[[ Record excerpts open ]]
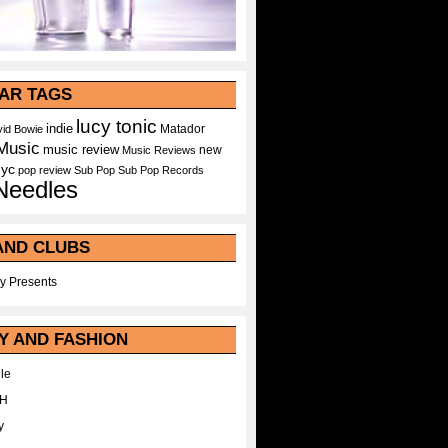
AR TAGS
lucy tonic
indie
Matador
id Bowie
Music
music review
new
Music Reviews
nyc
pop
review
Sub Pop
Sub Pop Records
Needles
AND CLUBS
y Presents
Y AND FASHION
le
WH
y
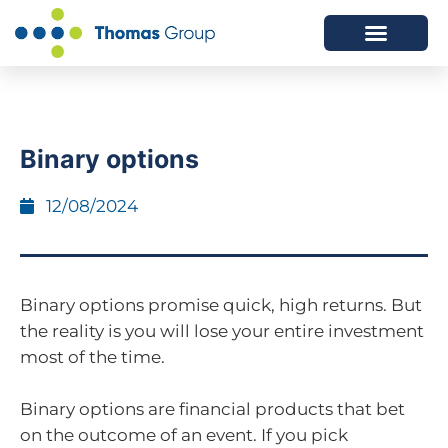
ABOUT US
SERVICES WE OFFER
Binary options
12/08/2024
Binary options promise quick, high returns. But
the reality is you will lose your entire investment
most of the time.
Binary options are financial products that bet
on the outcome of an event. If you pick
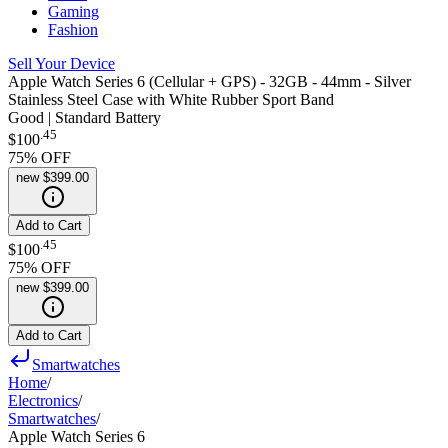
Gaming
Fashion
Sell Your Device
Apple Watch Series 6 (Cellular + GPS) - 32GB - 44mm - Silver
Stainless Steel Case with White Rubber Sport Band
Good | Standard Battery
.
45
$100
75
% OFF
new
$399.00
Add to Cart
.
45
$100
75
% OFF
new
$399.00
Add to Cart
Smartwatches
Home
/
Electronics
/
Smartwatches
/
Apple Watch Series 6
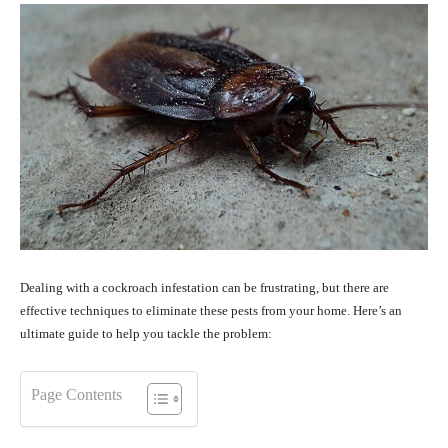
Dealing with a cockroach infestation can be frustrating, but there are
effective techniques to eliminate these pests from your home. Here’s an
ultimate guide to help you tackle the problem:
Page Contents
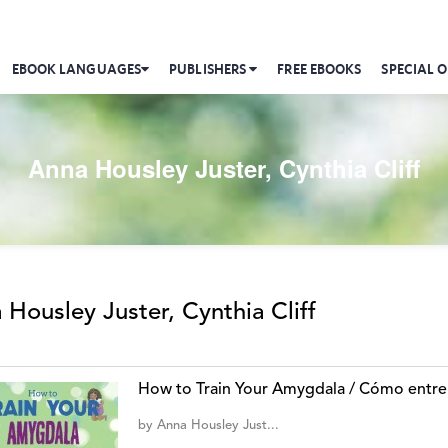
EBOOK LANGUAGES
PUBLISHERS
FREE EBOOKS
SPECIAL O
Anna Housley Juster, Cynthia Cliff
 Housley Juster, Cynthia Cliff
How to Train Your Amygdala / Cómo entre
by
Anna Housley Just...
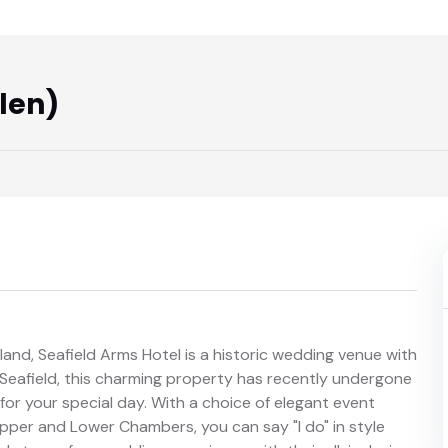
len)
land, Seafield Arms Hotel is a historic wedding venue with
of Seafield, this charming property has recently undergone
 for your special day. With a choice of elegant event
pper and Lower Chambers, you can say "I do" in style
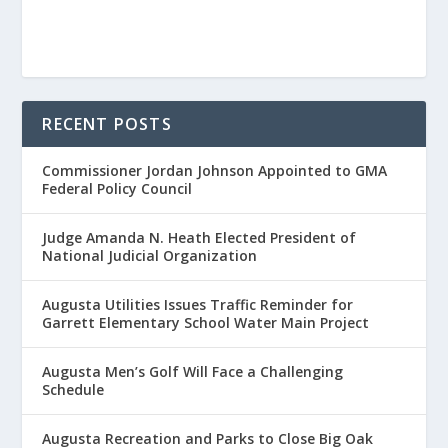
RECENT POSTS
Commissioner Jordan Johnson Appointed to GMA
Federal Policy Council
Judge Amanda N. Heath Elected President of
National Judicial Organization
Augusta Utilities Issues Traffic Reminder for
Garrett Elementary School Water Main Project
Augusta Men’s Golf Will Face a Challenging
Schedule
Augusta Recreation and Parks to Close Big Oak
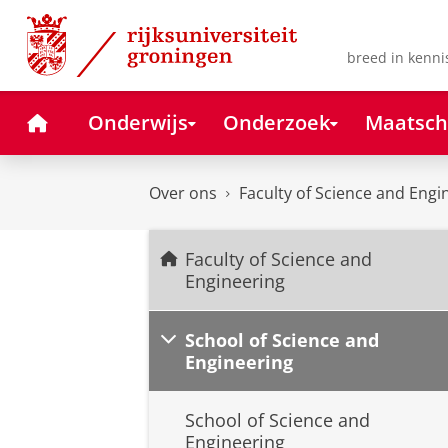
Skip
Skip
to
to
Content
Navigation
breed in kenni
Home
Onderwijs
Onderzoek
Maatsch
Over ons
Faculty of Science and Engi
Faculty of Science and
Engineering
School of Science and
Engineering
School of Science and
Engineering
[[ Record excerpts closed ]]
Determine the number of lines in the entries that contain the word "Binary". Give that number and nothing more.

### Response area
3